Francois S. inadvertently found a way to replicate a rare but deadly
bug right as I was working up the official release of Mongrel 0.3.13.
This bug only happened to a few people, but thanks to the wonderful
fuzzing tool Apache Bench he could replicate the slow select
starvation people were seeing.
This bug is now fixed in the current pre-release, and I’d like everyone
to grab it in the usual way:
$ gem install mongrel --source=http://mongrel.rubyforge.org/releases/
And run Francois little mongrel killer script (in a bash shell):
while true; do ab -n 1000 -c 30 http://localhost:3000/ 2>/dev/null |
grep quest.*mean ; echo – ; done
You will need Apache Bench for this to work.
Specifically hit this against a file and potentially a Rails action or
two. Also try varying the -c option to higher levels.
You will probably see a bunch of Broken Pipe or other errors when you
hit files, but otherwise you should see the same performance for the
same -c settings. If you see the performance degrade over time (very
quickly) then shoot me an e-mail with the errors you see and the
operating system you use.
If nobody has problems with this release then I’ll make it official
In general, if you are using Ruby threads and a socket produces an
error, then don’t use that socket anymore. Turns out that Ruby will
happily let you continue using the socket, but most OS select()
functions have strange semantics with dead sockets. In this case, Ruby
is most likely waiting for a read or write event on the socket, but
since it’s dead there will be none.
On most operating systems this turns out to put any thread that uses
that socket into a permanently sleeping state.
What should happen is that any socket that throws an exception should
be put into an invalid state so that further operations on it blow up
and then any invalid sockets are not put into the select loop for
I’ve got tests going which exercise this bug and have refactored all of
the socket usage so that exceptions are detected and the socket isn’t
used anymore after that.

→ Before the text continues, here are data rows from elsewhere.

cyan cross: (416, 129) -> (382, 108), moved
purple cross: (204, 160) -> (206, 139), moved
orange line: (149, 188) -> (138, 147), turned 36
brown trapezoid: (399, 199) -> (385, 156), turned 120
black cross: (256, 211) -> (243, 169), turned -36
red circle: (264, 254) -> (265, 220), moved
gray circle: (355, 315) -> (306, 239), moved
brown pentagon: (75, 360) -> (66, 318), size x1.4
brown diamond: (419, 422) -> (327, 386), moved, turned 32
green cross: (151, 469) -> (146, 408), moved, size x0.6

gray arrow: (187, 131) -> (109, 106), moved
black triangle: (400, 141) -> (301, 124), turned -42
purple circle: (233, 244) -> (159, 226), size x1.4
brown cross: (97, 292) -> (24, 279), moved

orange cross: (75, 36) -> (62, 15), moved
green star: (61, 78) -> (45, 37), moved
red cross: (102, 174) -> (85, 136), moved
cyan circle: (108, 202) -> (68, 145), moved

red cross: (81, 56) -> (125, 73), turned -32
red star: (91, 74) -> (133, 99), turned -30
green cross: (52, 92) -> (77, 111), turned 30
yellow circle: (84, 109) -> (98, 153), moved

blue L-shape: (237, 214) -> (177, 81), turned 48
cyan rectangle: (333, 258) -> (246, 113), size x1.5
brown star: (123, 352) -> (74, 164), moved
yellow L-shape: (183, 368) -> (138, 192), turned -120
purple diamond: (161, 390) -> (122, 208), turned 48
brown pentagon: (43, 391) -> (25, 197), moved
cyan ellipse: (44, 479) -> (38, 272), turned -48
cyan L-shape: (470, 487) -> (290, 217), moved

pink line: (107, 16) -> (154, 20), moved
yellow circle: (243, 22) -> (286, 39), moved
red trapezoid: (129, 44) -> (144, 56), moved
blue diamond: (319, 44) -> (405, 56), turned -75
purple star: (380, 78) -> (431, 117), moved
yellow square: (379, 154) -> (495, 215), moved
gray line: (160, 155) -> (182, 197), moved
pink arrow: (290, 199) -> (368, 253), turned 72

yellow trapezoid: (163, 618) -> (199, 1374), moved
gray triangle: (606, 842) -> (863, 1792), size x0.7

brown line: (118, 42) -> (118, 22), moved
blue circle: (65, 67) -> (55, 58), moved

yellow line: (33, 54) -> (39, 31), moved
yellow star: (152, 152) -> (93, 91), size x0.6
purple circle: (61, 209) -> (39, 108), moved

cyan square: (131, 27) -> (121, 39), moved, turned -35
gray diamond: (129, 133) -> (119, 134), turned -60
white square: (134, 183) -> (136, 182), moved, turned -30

Hopefully this squashes it permanently.
Thanks for the help.
Zed A. Shaw
 Apache Bench is the worst piece of crap on the planet. The reason
this bug shows up is because ab actually violently closes sockets on any
connections that “take too long”. It of course doesn’t define what “too
long” is and doesn’t tell you it’s going to do this. Use httperf. This
behavior is available with httperf but you have to turn it on
explicitly. If you need to see what happens when really nasty clients
hit your server in the thousands, then use ab. Otherwise it’s
performance measurements are total crap since it can’t possibly be
getting an accurate reading if it’s closing most of the sockets.